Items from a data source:
BEGIN

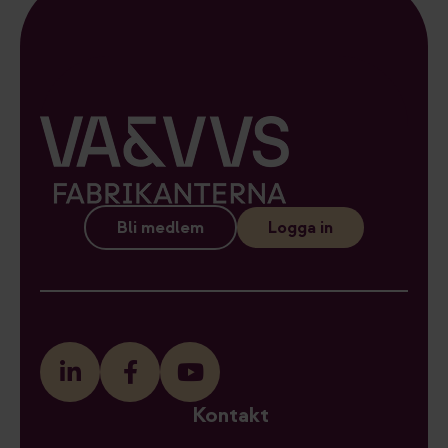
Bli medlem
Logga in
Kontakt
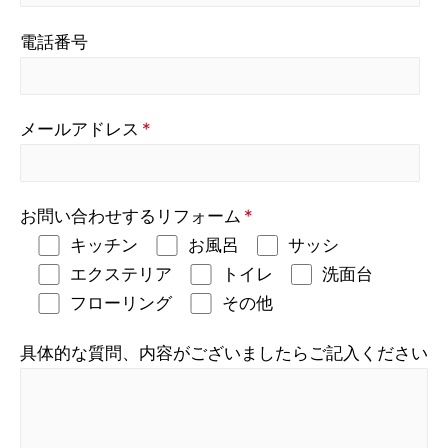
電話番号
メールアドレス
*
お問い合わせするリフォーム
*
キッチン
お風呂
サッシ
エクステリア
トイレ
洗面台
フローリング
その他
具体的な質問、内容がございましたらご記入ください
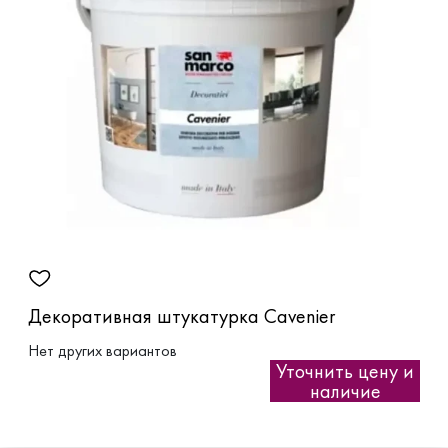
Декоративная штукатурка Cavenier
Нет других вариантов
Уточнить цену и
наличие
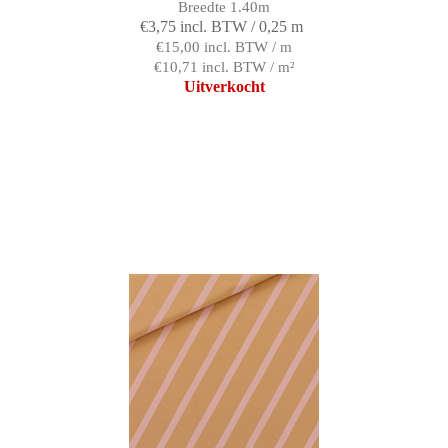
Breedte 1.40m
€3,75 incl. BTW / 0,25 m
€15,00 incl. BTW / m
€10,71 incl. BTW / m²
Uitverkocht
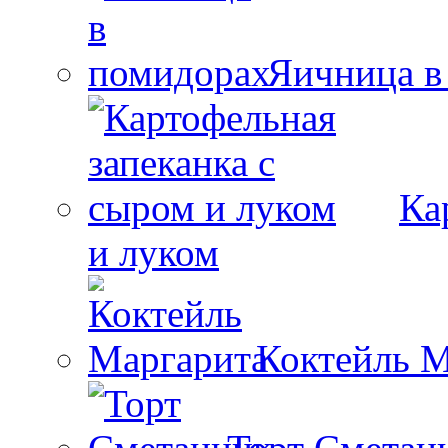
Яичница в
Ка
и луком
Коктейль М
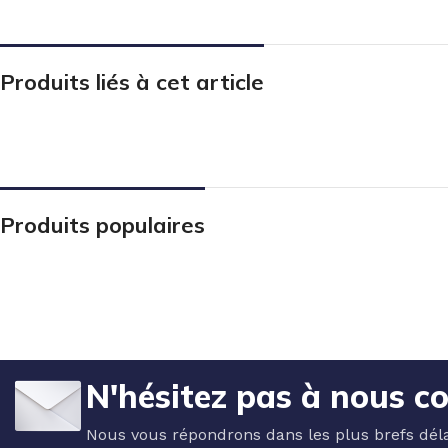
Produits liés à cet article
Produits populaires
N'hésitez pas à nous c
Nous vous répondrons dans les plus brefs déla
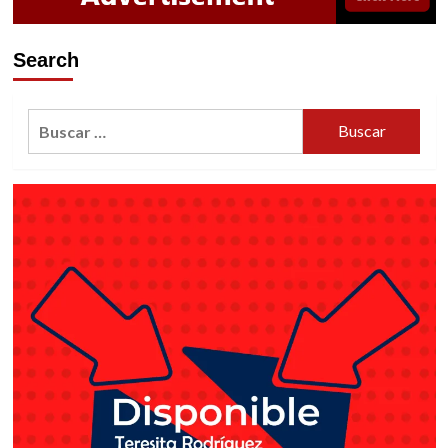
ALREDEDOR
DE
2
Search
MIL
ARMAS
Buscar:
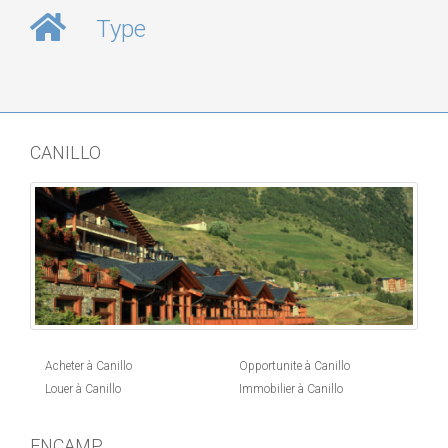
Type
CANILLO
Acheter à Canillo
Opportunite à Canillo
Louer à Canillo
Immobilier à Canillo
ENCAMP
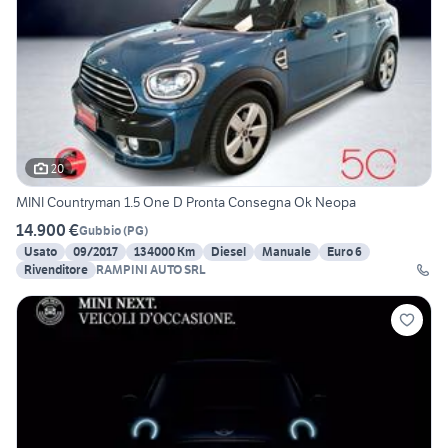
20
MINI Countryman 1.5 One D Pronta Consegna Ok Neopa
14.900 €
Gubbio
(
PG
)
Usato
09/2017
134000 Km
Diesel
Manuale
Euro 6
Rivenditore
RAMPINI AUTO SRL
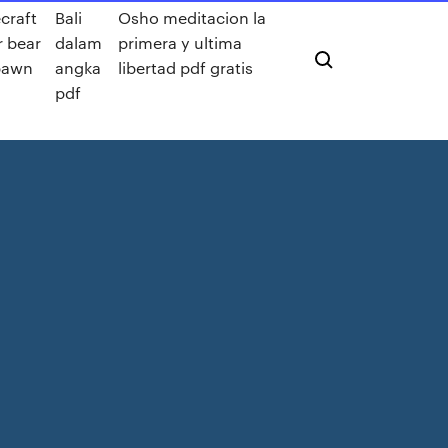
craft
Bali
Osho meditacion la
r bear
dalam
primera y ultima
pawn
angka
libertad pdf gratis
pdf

END

#### Your objective
All entries should be reproduced exactly; no picture belongs in the result.

#### Solution to this task
Bli medlem
Logga in
Kontakt
電話番号
メールアドレス
*
お問い合わせするリフォーム
*
キッチン
お風呂
サッシ
エクステリア
トイレ
洗面台
フローリング
その他
具体的な質問、内容がございましたらご記入ください
Декоративная штукатурка Cavenier
Нет других вариантов
Уточнить цену и
наличие
Breedte 1.40m
€3,75 incl. BTW / 0,25 m
€15,00 incl. BTW / m
€10,71 incl. BTW / m²
Uitverkocht
Яичница в
Ка
и луком
Коктейль М
Produits liés à cet article
Produits populaires
N'hésitez pas à nous c
Nous vous répondrons dans les plus brefs déla
ALREDEDOR
DE
2
Search
MIL
ARMAS
Buscar:
Type
CANILLO
Acheter à Canillo
Opportunite à Canillo
Louer à Canillo
Immobilier à Canillo
ENCAMP
20
MINI Countryman 1.5 One D Pronta Consegna Ok Neopa
14.900 €
Gubbio
(
PG
)
Usato
09/2017
134000 Km
Diesel
Manuale
Euro 6
Rivenditore
RAMPINI AUTO SRL
craft
Bali
Osho meditacion la
r bear
dalam
primera y ultima
pawn
angka
libertad pdf gratis
pdf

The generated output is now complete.